Martin defends candidate strategy despite losses

FIANNA FÁIL leader Micheál Martin last night defended his decision to field more than one candidate in constituencies across the country.

Before and during the election campaign, there had been widespread criticism of Mr Martin’s failure to order candidates to stand aside so the party’s low percentage vote would not split. High profile electoral casualties of this two-candidate strategy were Mary Hanafin and Barry Andrews in Dun Laoghaire and Denis O’Donovan and Christy O’Sullivan in Cork South West.

Speaking from Cork City Hall after he topped the poll in Cork South Central, the party leader accused political pundits of “overplaying” the need to reduce candidate numbers.

“That doesn’t stack up really. If you don’t have enough votes in the first place, there’s not a whole lot you can do. And in fact in some constituencies having two candidates is working for us in some respects, given geography where you have urban and rural. If you didn’t have a candidate on the rural side, you’d fall in that,” he said.

“We wouldn’t be in percentage terms where we are with reduced candidate number. You take Cork South West, or take Cork East, I think if you ran one candidate in each of those, given the outgoing TDs we had, there’s no evidence that we would have increased the vote,” he said.

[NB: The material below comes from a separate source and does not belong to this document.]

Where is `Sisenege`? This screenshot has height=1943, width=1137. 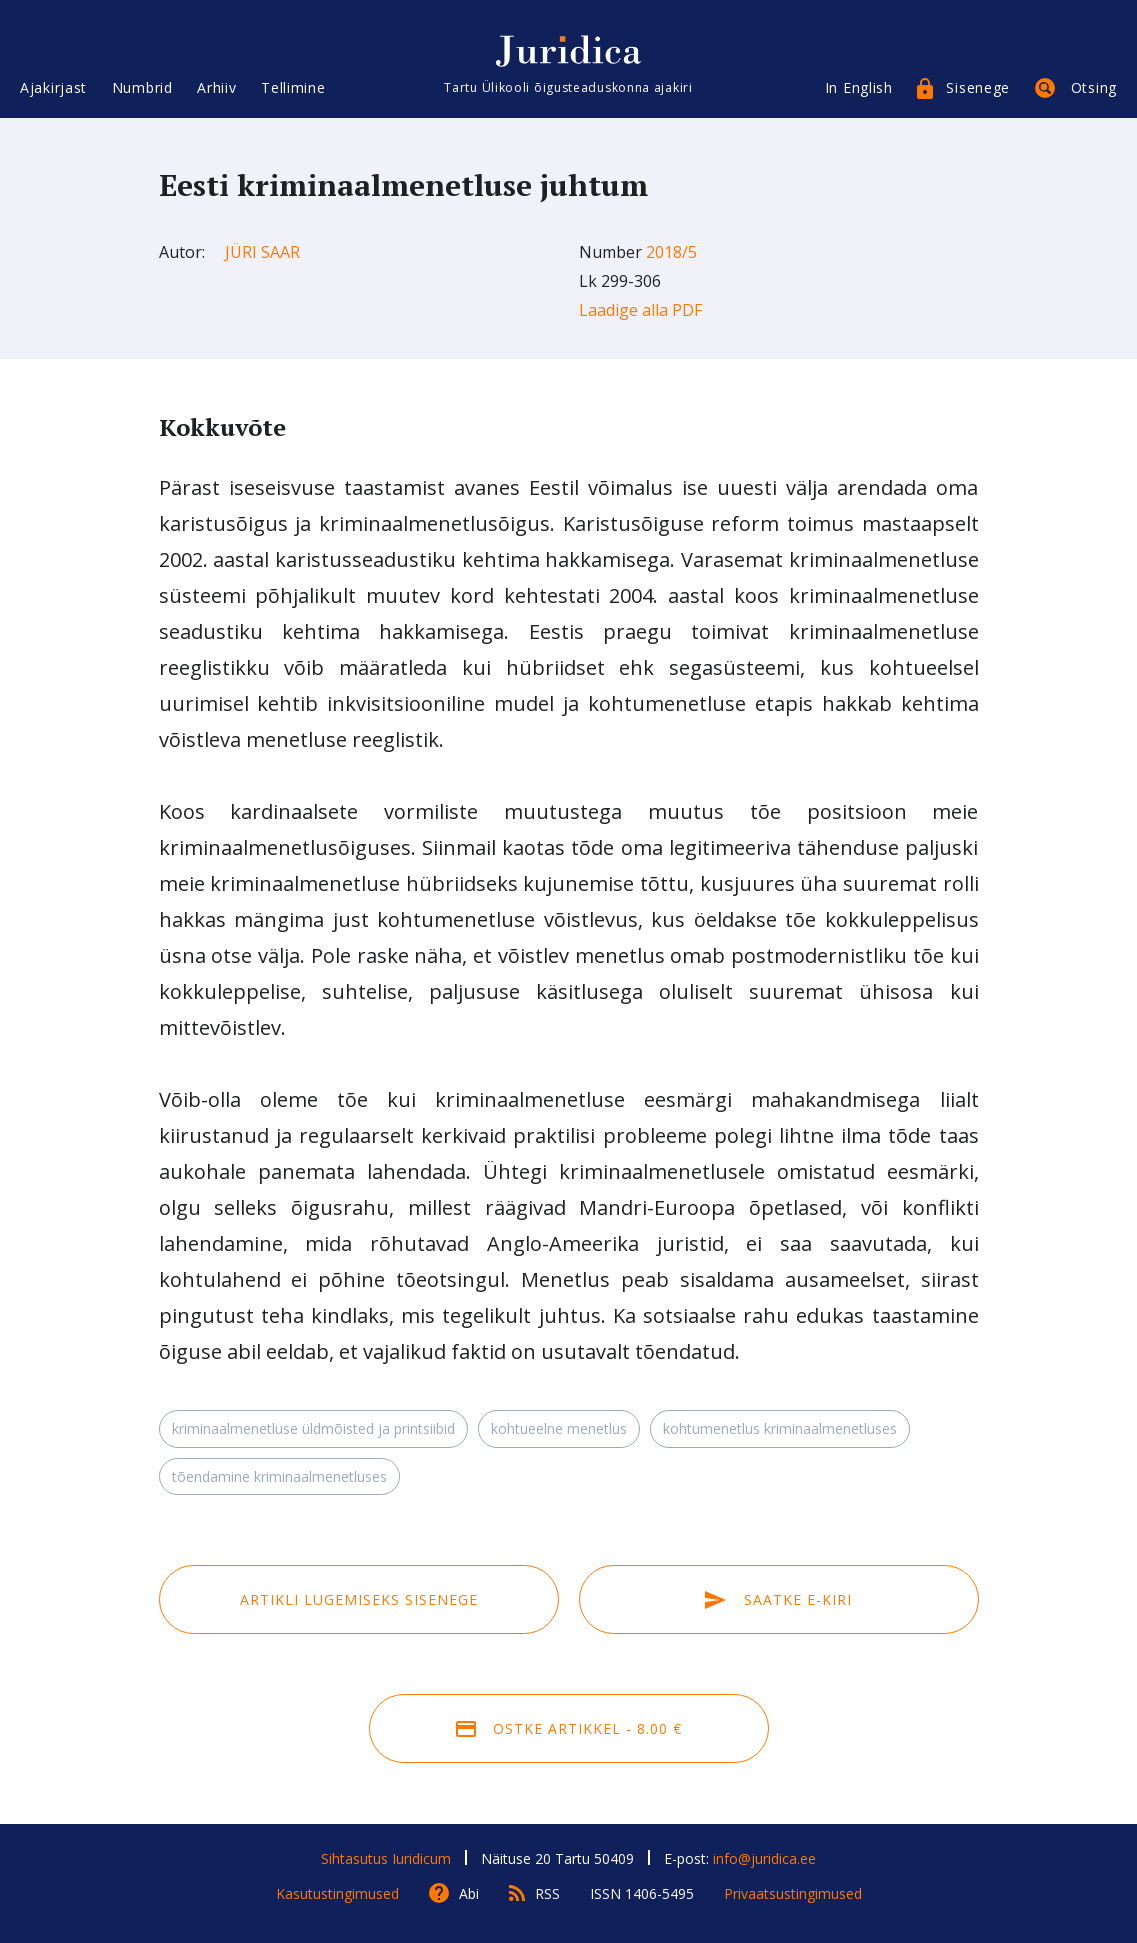 Sisenege is located at coordinates (978, 87).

Mr Martin described the weekend result as “a very, very disappointing day for the Fianna Fáil party” but pointed towards the future and a rejuvenation of the party. He pointed to job losses, the arrival of the IMF, the recent budgets and the public service levy as reasons why voters deserted Fianna Fáil.

“Having travelled the country in this campaign, I am confident that there is a base there and a framework to renew the party, not to renew the party for its own sake, but to re-engage and reconnect and restore the trust with the Irish people,” he said.

“We will work on that; we will be radical in the next Dáil. We will be constructive and we will support the needs of the Irish people, in terms of how we behave politically in the next Dáil,” he said.

“I’ve been a radical person all my life. You can go through any ministry I’ve been in and you’ll see things that are different. I was never afraid to take radical departures in various policy positions. And now that I’m leader of Fianna Fáil you can expect to see more of that as well,” he said.

Mr Martin said he and the party “will reflect on not just the election itself, but on the previous few years”.

He pointed to the performance of 24-year-old Mayo candidate Lisa Chambers, who polled 3,000 votes in her first electoral contest, and Robert Troy, a Mullingar councillor in his 20s who also contested this election, and said he was heartened by the support he had received during the campaign from Ógra Fianna Fáil. “There’s a lot of talent out there and the opportunity will come their way now,” he said.

“We’ve lost some very distinguished people — the likes of Martin Mansergh, a man who has made a huge contribution to public life and who I think will continue to do so as a member of the party.”